The Office of Grants and Sponsored Research recommends the following resources to assist faculty with the proposal development process. 

Recommended Grant Workshops

1) CUR Dialogues 

  • “CUR Dialogues is designed to bring faculty and administrators to the Washington, D.C. metropolitan area to interact with federal agency program officers and other grant funders. Attendees will also have the chance to engage in several networking opportunities.”
  • Typically a 3-day workshop in mid- to late February
  • The CUR Dialogues typically includes half-day grant development and writing workshop

2) CUR Proposal Writing Institute

  • Four-day institute to bring draft proposal to nearly completed stage
  • Typically held during the summer
  • For people who have identified a funding source/program and have begun writing a draft proposal (draft submitted one week before Institute)
  • Also possible to explore hosting a CUR Proposal Writing Workshop on our campus

3) National Science Foundation Grants Conferences

  • These typically have ½-day grant writing workshops.
  • Also have break-out sessions in wide range of program areas (biological sciences, geosciences, CAREER, etc.)
  • Generally held twice a year

4) Live seminars or recorded webinars by Academic Research Funding Strategies, LLC

  • “Competing for Funding from the National Science Foundation” – 3 hours
  • “Competing for Funding from the National Institutes of Health” – 3 hours
  • “How to Write Successful Grants for Instrumentation” – 2 hours
  • “How to Write Successful Proposals for NSF CAREER, DoD Young Investigator and Other Grants for Early-Career Researchers” – 3 hours

 5) NIH Regional Seminars 

  • “Each year, the Office of Extramural Research (OER) sponsors the NIH Regional Seminars on Program Funding and Grants Administration. These seminars are intended to help demystify the application and review process, clarify Federal regulations and policies, and highlight current areas of special interest or concern. …The seminars are appropriate for grants administrators, researchers new to NIH, and graduate students.”
  • Always include ½ day workshops on best practices and nuts and bolts of putting together NIH applications

Other Recommended Activities

 1)  Serve as a grant reviewer for a major funder, such as the NEH, ACLS, or NSF. Please note that, contrary to popular opinion, previous experience as a grantee is NOT required to be a reviewer.
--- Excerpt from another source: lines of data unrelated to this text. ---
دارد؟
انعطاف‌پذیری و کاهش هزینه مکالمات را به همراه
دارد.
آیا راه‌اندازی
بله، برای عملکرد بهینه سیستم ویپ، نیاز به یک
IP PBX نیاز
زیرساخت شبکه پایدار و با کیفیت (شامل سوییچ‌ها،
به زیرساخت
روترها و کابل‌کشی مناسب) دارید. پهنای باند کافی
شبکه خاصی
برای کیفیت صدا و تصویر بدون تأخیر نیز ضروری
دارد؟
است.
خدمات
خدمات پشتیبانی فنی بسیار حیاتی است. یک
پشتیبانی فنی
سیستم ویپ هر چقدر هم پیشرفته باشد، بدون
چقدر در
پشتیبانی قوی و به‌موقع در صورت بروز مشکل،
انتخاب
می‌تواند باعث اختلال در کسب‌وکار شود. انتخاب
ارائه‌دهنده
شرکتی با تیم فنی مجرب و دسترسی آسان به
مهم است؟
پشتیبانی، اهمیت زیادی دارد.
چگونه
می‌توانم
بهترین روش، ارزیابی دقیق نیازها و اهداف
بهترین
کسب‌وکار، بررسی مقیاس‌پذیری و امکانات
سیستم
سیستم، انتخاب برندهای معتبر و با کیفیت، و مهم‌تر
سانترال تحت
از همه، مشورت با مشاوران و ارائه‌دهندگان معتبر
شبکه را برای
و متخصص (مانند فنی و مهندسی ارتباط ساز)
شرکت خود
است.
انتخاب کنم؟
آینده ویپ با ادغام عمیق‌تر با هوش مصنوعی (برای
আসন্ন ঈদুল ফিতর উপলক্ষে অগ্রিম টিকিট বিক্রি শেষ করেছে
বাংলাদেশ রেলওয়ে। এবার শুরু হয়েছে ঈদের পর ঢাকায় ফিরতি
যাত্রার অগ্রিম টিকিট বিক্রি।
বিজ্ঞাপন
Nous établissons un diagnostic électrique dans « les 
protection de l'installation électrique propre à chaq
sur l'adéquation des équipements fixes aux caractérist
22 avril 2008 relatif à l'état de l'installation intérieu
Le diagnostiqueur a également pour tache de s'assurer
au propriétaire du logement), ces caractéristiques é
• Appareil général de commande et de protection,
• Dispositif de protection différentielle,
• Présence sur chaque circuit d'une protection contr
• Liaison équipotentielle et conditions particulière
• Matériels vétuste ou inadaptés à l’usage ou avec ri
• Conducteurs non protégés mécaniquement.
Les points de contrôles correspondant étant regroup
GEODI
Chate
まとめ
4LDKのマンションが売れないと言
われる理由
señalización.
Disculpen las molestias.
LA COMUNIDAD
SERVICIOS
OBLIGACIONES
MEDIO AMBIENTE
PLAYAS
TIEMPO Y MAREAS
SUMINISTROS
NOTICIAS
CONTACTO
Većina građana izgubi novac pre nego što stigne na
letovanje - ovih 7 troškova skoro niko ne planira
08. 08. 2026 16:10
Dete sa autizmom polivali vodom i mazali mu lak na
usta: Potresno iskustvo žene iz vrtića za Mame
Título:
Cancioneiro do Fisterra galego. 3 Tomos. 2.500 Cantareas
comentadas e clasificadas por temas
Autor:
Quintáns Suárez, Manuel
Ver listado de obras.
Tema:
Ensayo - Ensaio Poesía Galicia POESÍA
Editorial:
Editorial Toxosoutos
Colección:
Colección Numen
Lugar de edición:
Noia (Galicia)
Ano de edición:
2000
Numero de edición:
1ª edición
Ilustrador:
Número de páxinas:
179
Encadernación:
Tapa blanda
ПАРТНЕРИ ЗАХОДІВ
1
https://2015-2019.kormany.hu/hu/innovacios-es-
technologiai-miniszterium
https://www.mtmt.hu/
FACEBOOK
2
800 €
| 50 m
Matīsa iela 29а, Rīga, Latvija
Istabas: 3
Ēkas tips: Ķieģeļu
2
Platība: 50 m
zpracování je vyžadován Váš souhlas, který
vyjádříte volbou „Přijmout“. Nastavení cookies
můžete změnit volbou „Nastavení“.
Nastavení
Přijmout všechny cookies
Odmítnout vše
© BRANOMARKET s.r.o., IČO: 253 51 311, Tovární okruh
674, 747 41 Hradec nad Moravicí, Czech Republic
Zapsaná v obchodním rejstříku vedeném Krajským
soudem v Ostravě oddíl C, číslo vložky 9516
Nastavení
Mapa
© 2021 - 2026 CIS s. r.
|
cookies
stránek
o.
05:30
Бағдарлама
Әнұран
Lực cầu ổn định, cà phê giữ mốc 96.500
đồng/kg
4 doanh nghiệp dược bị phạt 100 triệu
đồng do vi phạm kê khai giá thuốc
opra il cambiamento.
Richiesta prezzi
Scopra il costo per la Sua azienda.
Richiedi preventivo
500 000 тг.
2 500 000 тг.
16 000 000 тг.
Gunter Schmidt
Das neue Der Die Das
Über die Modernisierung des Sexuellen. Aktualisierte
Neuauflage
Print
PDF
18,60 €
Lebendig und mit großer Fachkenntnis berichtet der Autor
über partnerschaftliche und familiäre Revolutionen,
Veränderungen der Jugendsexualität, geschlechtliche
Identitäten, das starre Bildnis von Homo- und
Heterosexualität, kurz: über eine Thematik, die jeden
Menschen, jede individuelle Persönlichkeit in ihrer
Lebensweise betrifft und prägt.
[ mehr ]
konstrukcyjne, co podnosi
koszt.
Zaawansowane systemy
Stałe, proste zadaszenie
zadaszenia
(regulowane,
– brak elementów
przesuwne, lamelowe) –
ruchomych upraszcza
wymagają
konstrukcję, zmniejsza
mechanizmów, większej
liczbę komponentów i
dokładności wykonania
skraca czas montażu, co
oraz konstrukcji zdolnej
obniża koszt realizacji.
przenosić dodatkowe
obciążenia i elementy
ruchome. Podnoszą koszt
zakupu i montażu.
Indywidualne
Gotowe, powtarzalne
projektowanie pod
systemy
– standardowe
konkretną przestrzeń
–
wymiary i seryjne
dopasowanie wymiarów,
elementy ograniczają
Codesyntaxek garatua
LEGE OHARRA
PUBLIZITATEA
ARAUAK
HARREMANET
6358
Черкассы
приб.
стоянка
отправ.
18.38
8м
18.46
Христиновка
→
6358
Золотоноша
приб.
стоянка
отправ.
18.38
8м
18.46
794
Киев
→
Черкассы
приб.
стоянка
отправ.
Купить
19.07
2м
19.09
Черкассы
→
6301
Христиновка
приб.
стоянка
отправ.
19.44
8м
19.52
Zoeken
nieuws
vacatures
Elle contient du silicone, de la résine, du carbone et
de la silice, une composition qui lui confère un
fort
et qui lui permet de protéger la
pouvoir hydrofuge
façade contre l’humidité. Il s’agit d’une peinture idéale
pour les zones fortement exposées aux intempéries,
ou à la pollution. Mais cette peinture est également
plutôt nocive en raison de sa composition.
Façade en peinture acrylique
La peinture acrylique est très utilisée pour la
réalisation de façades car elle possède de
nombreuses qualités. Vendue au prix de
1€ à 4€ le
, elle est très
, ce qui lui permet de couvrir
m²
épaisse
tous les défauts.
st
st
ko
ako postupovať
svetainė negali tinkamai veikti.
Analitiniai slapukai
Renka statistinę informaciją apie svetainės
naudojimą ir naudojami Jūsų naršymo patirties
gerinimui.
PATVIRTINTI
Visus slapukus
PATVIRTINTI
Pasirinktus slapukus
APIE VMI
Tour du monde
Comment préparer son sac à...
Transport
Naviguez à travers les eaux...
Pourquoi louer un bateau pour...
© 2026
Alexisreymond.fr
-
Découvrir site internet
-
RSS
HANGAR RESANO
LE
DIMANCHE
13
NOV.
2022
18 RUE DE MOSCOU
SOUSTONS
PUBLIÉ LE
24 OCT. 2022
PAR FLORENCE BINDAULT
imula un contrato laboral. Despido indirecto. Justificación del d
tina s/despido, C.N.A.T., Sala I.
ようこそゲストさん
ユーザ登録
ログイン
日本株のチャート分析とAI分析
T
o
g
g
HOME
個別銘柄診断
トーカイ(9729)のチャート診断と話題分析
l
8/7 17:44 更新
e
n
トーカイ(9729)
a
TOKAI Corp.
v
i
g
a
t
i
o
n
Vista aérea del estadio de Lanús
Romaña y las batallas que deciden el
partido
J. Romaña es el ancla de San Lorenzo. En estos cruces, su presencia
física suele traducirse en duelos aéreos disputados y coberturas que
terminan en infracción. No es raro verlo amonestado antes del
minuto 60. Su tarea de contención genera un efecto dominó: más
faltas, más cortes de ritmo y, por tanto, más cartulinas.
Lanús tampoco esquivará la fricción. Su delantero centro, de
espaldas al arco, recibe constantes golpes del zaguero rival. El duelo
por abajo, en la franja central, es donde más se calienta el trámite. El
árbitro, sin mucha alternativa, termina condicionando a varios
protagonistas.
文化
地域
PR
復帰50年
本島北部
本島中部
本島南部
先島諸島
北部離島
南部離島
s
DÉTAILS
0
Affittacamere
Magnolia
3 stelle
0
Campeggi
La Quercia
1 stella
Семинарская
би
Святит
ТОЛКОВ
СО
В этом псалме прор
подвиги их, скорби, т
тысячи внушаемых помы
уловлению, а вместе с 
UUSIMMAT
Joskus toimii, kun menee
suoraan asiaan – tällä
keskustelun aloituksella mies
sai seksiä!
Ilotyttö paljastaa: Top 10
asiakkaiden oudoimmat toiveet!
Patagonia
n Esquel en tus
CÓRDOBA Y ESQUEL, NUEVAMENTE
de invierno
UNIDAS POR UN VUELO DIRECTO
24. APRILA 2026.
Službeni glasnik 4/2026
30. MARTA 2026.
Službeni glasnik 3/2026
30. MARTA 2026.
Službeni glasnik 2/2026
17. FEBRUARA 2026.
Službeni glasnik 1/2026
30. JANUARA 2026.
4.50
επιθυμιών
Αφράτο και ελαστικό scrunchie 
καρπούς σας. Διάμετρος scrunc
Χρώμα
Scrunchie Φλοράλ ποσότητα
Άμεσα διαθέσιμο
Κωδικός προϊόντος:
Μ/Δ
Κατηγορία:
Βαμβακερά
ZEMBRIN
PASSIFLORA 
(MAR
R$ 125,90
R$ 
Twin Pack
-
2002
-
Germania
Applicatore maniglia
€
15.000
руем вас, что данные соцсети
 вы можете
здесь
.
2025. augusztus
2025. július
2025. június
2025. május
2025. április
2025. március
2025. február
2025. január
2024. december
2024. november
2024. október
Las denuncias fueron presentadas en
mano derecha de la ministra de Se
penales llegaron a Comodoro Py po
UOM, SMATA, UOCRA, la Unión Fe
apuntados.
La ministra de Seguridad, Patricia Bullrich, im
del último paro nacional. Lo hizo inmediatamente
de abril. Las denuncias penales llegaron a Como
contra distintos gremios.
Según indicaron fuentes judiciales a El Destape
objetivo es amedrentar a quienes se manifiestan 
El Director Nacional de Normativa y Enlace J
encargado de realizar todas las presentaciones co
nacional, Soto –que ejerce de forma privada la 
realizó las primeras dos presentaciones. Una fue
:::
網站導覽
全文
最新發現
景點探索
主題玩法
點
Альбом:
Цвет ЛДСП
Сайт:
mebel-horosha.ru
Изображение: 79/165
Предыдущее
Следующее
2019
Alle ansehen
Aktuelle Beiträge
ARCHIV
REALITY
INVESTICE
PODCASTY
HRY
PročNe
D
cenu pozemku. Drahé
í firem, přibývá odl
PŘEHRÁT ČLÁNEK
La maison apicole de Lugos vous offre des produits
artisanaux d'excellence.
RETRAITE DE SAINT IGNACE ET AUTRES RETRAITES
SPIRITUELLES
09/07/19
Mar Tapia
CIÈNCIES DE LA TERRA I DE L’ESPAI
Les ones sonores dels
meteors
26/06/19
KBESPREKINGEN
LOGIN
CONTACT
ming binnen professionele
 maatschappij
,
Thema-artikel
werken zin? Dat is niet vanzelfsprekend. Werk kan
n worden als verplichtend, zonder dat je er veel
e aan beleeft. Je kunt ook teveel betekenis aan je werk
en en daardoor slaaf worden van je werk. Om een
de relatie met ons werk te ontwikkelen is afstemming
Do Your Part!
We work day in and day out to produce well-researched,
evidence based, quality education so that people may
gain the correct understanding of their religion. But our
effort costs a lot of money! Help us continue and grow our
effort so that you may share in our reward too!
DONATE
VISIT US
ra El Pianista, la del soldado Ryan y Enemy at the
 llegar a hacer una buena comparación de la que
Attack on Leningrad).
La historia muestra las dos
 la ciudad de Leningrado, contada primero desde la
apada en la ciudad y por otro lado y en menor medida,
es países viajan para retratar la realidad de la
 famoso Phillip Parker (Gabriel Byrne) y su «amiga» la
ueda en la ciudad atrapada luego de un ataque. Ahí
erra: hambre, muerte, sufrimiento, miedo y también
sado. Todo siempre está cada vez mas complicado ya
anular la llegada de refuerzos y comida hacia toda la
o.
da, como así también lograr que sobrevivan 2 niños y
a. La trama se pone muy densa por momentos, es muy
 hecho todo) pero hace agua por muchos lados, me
 2)  Ask another faculty member or expert in the field who has been successful in securing research grants to serve as a mentor during the external grant application process or read your grant proposal and provide comments and suggestions. Be sure to discuss with your potential collaborator your expectations for their role.

Books

Please note: To access the following e-book, Rollins faculty must login to SharePoint using their standard Rollins account. Contact Devon Massot for assistance.

New Faculty Guide to Competing for Research Funding. Second Edition. Oct 2016.
This book by Mike Cronan and Lucy Deckard (Academic Research Funding Strategies, LLC) provides a concise and up-to-date overview of information all new faculty need to know about finding funding and writing competitive research proposals.